Content starts
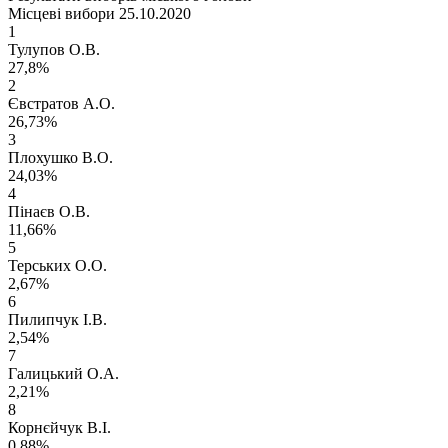
Місцеві вибори 25.10.2020
1
Тулупов О.В.
27,8%
2
Євстратов А.О.
26,73%
3
Плохушко В.О.
24,03%
4
Пінаєв О.В.
11,66%
5
Терських О.О.
2,67%
6
Пилипчук І.В.
2,54%
7
Галицький О.А.
2,21%
8
Корнєйчук В.І.
0,88%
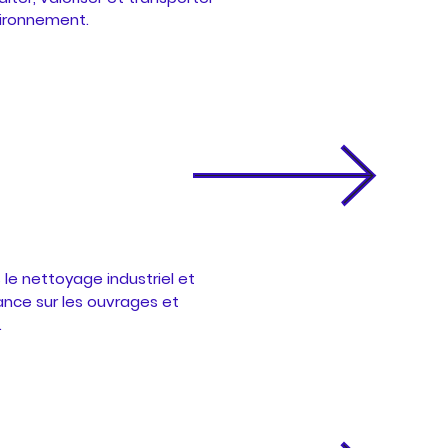
vironnement.
 le nettoyage industriel et
nce sur les ouvrages et
.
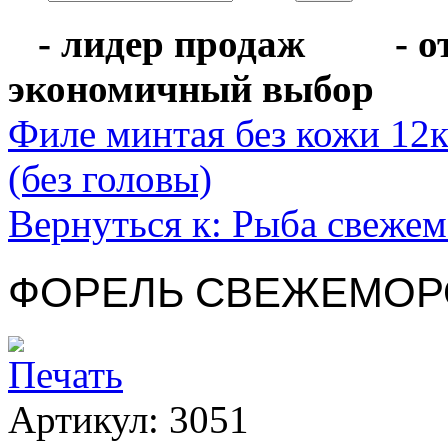
- лидер продаж
- 
экономичный выбо
Филе минтая без кожи 12к
(без головы)
Вернуться к: Рыба свеже
ФОРЕЛЬ СВЕЖЕМОРОЖ
Артикул: 3051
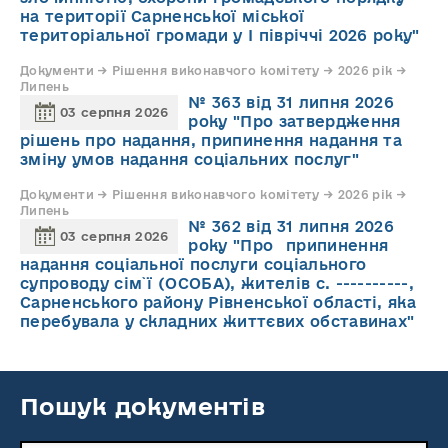
на території Сарненської міської
територіальної громади у І півріччі 2026 року"
Документи → Рішення виконавчого комітету → 2026 рік →
Липень
№ 363 від 31 липня 2026
03 серпня 2026
року "Про затвердження
рішень про надання, припинення надання та
зміну умов надання соціальних послуг"
Документи → Рішення виконавчого комітету → 2026 рік →
Липень
№ 362 від 31 липня 2026
03 серпня 2026
року "Про припинення
надання соціальної послуги соціального
супроводу cім`ї (ОСОБА), жителів с. ----------,
Сарненського району Рівненської області, яка
перебувала у складних життєвих обставинах"
Пошук документів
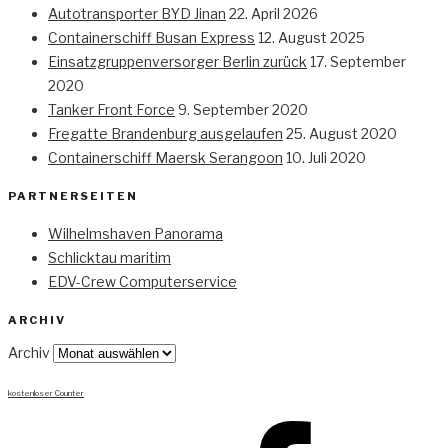
Autotransporter BYD Jinan
22. April 2026
Containerschiff Busan Express
12. August 2025
Einsatzgruppenversorger Berlin zurück
17. September
2020
Tanker Front Force
9. September 2020
Fregatte Brandenburg ausgelaufen
25. August 2020
Containerschiff Maersk Serangoon
10. Juli 2020
PARTNERSEITEN
Wilhelmshaven Panorama
Schlicktau maritim
EDV-Crew Computerservice
ARCHIV
Archiv
kostenloser Counter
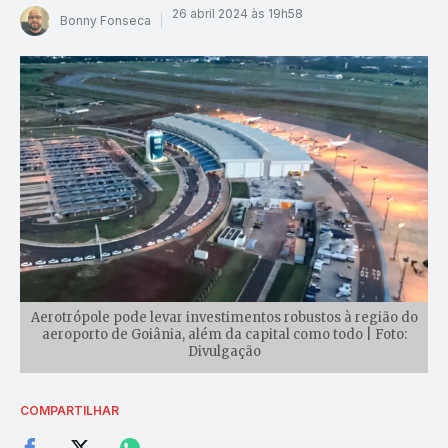
26 abril 2024 às 19h58
Bonny Fonseca
Aerotrópole pode levar investimentos robustos à região do
aeroporto de Goiânia, além da capital como todo | Foto:
Divulgação
COMPARTILHAR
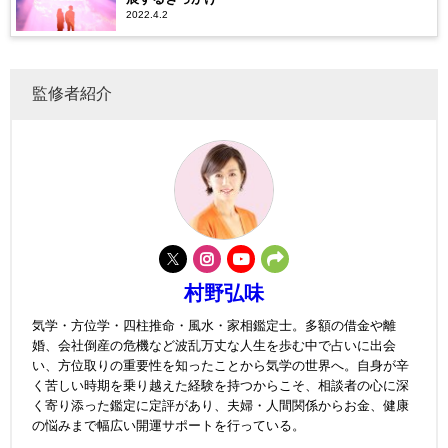
2022.4.2
監修者紹介
村野弘味
気学・方位学・四柱推命・風水・家相鑑定士。多額の借金や離
婚、会社倒産の危機など波乱万丈な人生を歩む中で占いに出会
い、方位取りの重要性を知ったことから気学の世界へ。自身が辛
く苦しい時期を乗り越えた経験を持つからこそ、相談者の心に深
く寄り添った鑑定に定評があり、夫婦・人間関係からお金、健康
の悩みまで幅広い開運サポートを行っている。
Content ends
Of the lines in the data, report each one containing the string "року".

#### RESULT BELOW
територіальної громади у І півріччі 2026 року"
року "Про затвердження
року "Про припинення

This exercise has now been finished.